Economic statistics regularly show steady progress in Africa's development, even as much of the continent remains mired in poverty. One scholar says the truth often is obscured by a raft of misleading statistics.
Ethiopia announced last week that its economy had grown at a rate of more than 10 percent over the past two years. Official statistics indicate the Horn of Africa country has maintained double-digit growth for nearly a decade.
Ethiopia is not alone among sub-Saharan African nations announcing strong growth figures. Figures supplied by the International Monetary Fund
and The Economist
magazine indicate Africa has surpassed Asia as the fastest growing continent.

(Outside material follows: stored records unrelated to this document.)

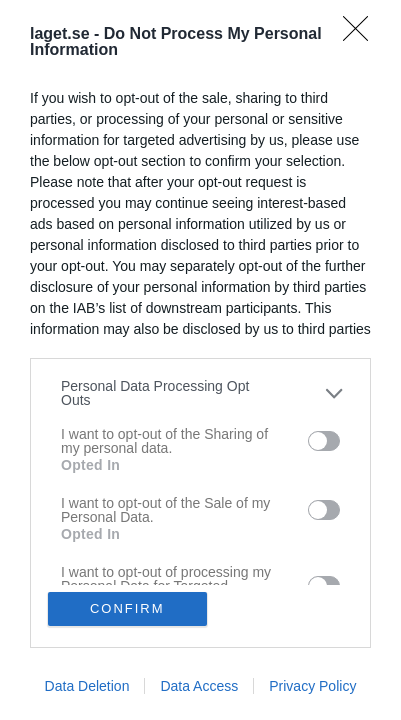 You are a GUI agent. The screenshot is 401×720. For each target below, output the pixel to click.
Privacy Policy (312, 686)
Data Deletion (87, 686)
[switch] (324, 441)
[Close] (362, 35)
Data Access (199, 686)
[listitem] (200, 393)
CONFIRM (127, 608) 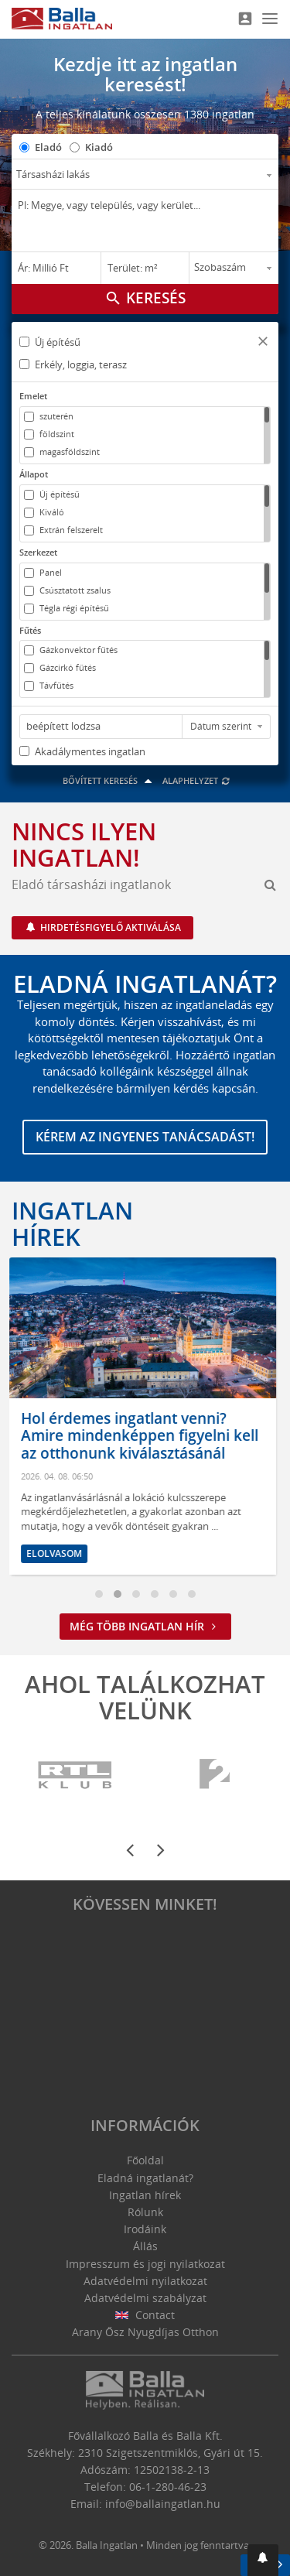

They predict that seven of the world’s 10 fastest growing economies over the next five years will be in Africa. Ethiopia leads the way, followed by Mozambique, Tanzania, Congo, Ghana, Zambia and Nigeria.
Yet many of these same countries rank among the world’s poorest.
Growth figures are often used to justify calls for bigger development budgets as a way to shrink the gap between rich and poor. Economic historian Morten Jerven of Simon Fraser University in Canada, however, said the data can be deceiving. Jerven told a recent development conference at the John Hopkins University School of Advanced International Studies in Washington that his research shows the numbers often appear to be manipulated, or even made up by governments to produce desired outcomes.
Jerven said statistical offices are under pressure to tell their bosses, and more importantly, potential aid donors, that development programs are working.
“There is one big problem, that is, there is always political pressure. In any statistical office in any country in the world, they would know more or less what the number the executive politicians would like to have… if you report a high number you’ll get more support, and if you report a low number you’ll get less support, then clearly one needs to rethink the independence of these data collection procedures,” he said.
Jerven said the inaccuracies are compounded by big international development agencies that compile the data and pass it on, thereby adding their credibility to statistics that often are misleading.
“I point the big finger of blame at the World Bank data group
in this respect. They are one of the main agencies that collect data from national statistical offices and compile them in a big database where they are disseminated. We like to download these statistics from the World Bank and others, and we like to think they mean something. Most of the time they are just guessing, and we are often fooled when we do this,” said Jerven.
The Canadian researcher said that in some cases, statistics that are
"massaged" for political reasons can lead to absurd conclusions.
“In Malawi, where every year since they introduced a fertilizer subsidy, Malawi could report even higher maize production, to the extent that it became ridiculous. It got to be that either Malawians were putting on a huge amount of weight [to consume the amount of maize produced] or the numbers were simply not true,” he said.
Jerven’s study covered Ghana, Nigeria, Kenya, Uganda, Tanzania, Malawi, Zambia and Botswana. Twenty other countries participated through an email survey.